Mo asks Josh Linkner: How can professionals use the concepts of Big Little Breakthroughs to close more business?
- In the research for the book, Josh uncovered eight core mindsets of everyday innovators. One mindset in particular is called “Don’t forget the dinner mint.”
- For a business development person, adding a little creative flourish to each interaction you have in the course of business. A small 5% increase in effort can generate disproportionate outcomes.
- If you’re pitching your services to a prospect, before you hit the send button, think about what extra you can add that is unexpected. It could be an extra feature or shorter delivery time. Every single touchpoint or interaction with a prospect is an opportunity to add a little extra.
- Every extra touch can drive a significant impact in terms of your overall results.
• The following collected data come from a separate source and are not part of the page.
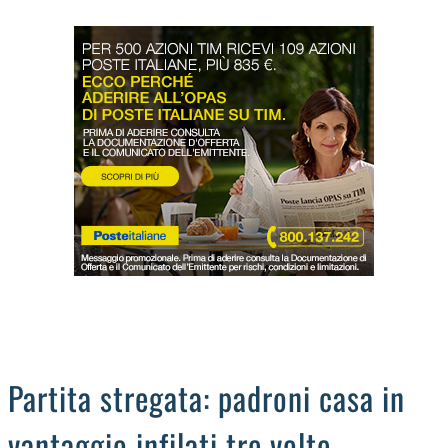
LODIGIANO
DAL TERRITORIO
OROSCOPO
LA PIAZZA
ANIMALI
OCCHIO ALLA TRUFFA
NECROLOGI
Partita stregata: padroni casa in
vantaggio infilati tre volte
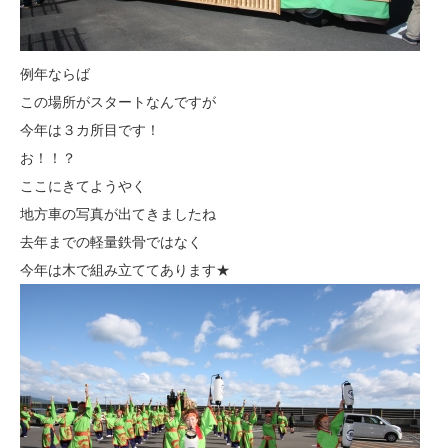
例年ならば
この場所がスタートなんですが
今年は３カ所目です！
お！！？
ここにきてようやく
地方車の写真が出てきましたね
去年までの軽量鉄骨ではなく
今年は木で組み立ててあります★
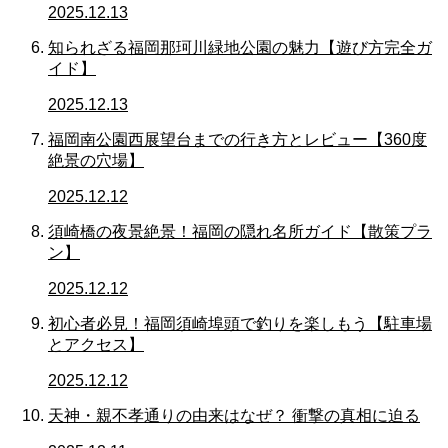
2025.12.13
知られざる福岡那珂川緑地公園の魅力【遊び方完全ガ
イド】
2025.12.13
福岡南公園西展望台までの行き方とレビュー【360度
絶景の穴場】
2025.12.12
須崎橋の夜景絶景！福岡の隠れ名所ガイド【散策プラ
ン】
2025.12.12
初心者必見！福岡須崎埠頭で釣りを楽しもう【駐車場
とアクセス】
2025.12.12
天神・親不孝通りの由来はなぜ？ 衝撃の真相に迫る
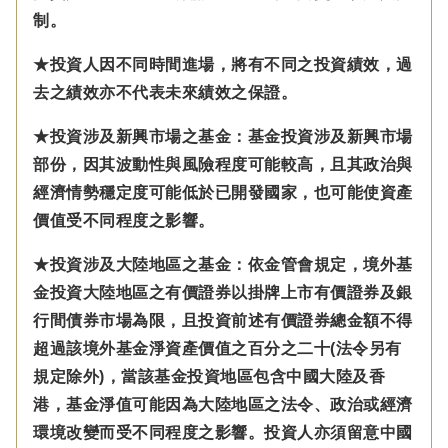
制。
★投資人因不同時間進場，將有不同之投資績效，過
去之績效亦不代表未來績效之保證。
★投資涉及新興市場之基金：基金投資涉及新興市場
部份，因其波動性與風險程度可能較高，且其政治與
經濟情勢穩定度可能低於已開發國家，也可能使資產
價值受不同程度之影響。
★投資涉及大陸地區之基金：
依金管會規定，
境外基
金投資大陸地區之有價證券以掛牌上市有價證券及銀
行間債券市場為限，且投資前述有價證券總金額不得
超過該境外基金淨資產價值之百分之二十(法令另有
規定除外)，
當該基金投資地區包含中國大陸及香
港，基金淨值可能因為大陸地區之法令、政治或經濟
環境改變而受不同程度之影響。
投資人亦須留意中國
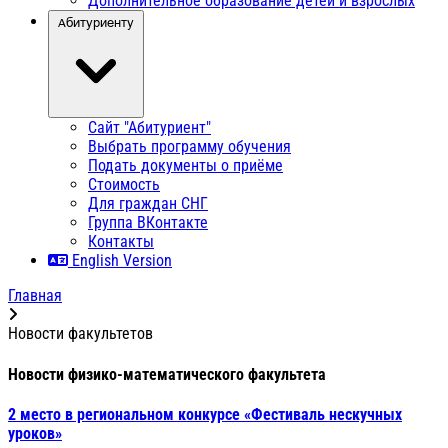
Дополнительное образование детей и взрослых
Абитуриенту
Сайт "Абитуриент"
Выбрать программу обучения
Подать документы о приёме
Стоимость
Для граждан СНГ
Группа ВКонтакте
Контакты
English Version
Главная
Новости факультетов
Новости физико-математического факультета
2 место в региональном конкурсе «Фестиваль нескучных
уроков»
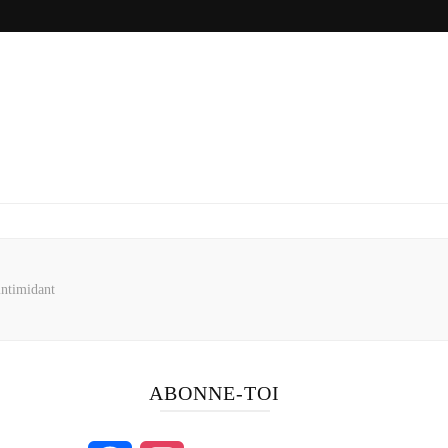
ntimidant
ABONNE-TOI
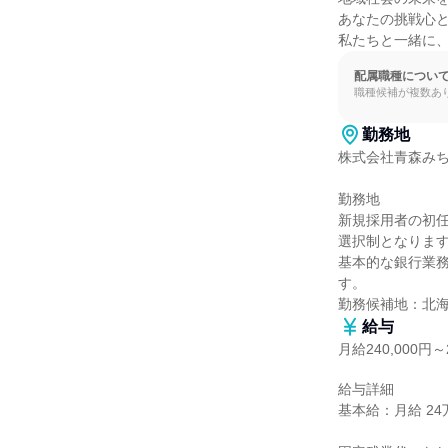
あなたの挑戦心と
私たちと一緒に
配属職種につい
職種候補が複数あ
勤務地
株式会社青森みち
勤務地

新規採用者の初
選択制となります
基本的な銀行業
す。

勤務候補地：北
給与
月給240,000円～2
給与詳細

基本給：月給 24万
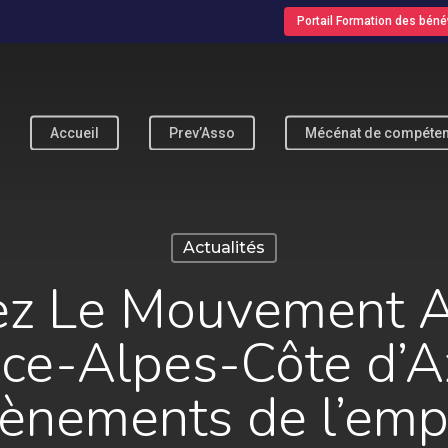
Portail Formation des béné
Accueil
Prev’Asso
Mécénat de compéte
pour fermer
Actualités
ez Le Mouvement As
ce-Alpes-Côte d’A
ènements de l’emp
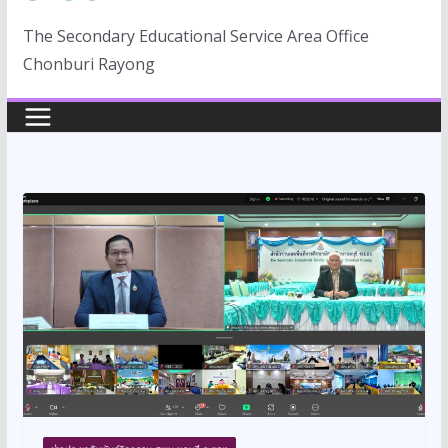
The Secondary Educational Service Area Office
Chonburi Rayong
- It doesn’t always have to take the form of an extra service; it could also take the form of a unique experience.
- The dinner mint strategy can also help differentiate your business from other service providers.
- Another idea has to do with the notion of experimenting being very provocative. What if every week you ran five little experiments in your business processes? This is how you can find tiny innovations without risking too much, and if you land on a winner, you can expand it out once you have enough data to justify it.
- Instead of thinking you need to come up with one idea to transform your business, what if you came up with three smaller ideas each week? When you break them down into smaller bets, it’s much less risky and you increase the odds of winning over the long-term.
- Your creativity is more like your weight than your height. You can adjust your weight with your behavior and your creativity works the same way.